PROBLEM TO SOLVE. The output should be the records themselves, given again exactly.

════════════════════

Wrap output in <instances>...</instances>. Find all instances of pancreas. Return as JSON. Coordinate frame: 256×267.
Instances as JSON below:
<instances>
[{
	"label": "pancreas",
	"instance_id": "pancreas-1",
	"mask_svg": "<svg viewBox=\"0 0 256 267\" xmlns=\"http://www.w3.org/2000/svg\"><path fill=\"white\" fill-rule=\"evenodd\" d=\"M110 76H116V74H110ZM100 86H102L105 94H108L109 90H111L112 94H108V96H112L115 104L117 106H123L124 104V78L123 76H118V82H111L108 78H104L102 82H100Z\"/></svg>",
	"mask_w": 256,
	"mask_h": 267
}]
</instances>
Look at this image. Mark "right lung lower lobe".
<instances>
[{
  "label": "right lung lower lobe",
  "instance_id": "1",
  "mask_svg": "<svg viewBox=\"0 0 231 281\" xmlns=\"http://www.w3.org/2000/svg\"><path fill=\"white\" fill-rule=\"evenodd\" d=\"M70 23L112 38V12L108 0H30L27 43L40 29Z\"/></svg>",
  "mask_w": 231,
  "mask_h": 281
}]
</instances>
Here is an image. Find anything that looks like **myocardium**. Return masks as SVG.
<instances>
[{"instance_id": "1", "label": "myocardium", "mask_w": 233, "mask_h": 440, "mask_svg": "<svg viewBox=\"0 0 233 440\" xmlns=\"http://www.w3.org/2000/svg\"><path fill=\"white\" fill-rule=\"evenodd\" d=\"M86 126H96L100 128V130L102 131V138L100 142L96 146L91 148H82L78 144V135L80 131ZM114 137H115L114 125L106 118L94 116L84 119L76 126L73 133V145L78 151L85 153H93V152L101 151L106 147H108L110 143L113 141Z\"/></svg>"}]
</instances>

════════════════════

YOUR SOLUTION.
Wrap output in <instances>...</instances>. Find all instances of pancreas. Return as JSON. Coordinate frame: 256×267.
Instances as JSON below:
<instances>
[{
	"label": "pancreas",
	"instance_id": "pancreas-1",
	"mask_svg": "<svg viewBox=\"0 0 256 267\" xmlns=\"http://www.w3.org/2000/svg\"><path fill=\"white\" fill-rule=\"evenodd\" d=\"M110 76H116V74H110ZM100 86H102L105 94H108L109 90H111L112 94H108V96H112L115 104L117 106H123L124 104V78L123 76H118V82H111L108 78H104L102 82H100Z\"/></svg>",
	"mask_w": 256,
	"mask_h": 267
}]
</instances>
Look at this image. Mark "right lung lower lobe".
<instances>
[{
  "label": "right lung lower lobe",
  "instance_id": "1",
  "mask_svg": "<svg viewBox=\"0 0 231 281\" xmlns=\"http://www.w3.org/2000/svg\"><path fill=\"white\" fill-rule=\"evenodd\" d=\"M70 23L112 38V12L108 0H30L27 43L40 29Z\"/></svg>",
  "mask_w": 231,
  "mask_h": 281
}]
</instances>
Here is an image. Find anything that looks like **myocardium**. Return masks as SVG.
<instances>
[{"instance_id": "1", "label": "myocardium", "mask_w": 233, "mask_h": 440, "mask_svg": "<svg viewBox=\"0 0 233 440\" xmlns=\"http://www.w3.org/2000/svg\"><path fill=\"white\" fill-rule=\"evenodd\" d=\"M86 126H96L100 128V130L102 131V138L100 142L96 146L91 148H82L78 144V135L80 131ZM114 137H115L114 125L106 118L94 116L84 119L76 126L73 133V145L78 151L85 153H93V152L101 151L106 147H108L110 143L113 141Z\"/></svg>"}]
</instances>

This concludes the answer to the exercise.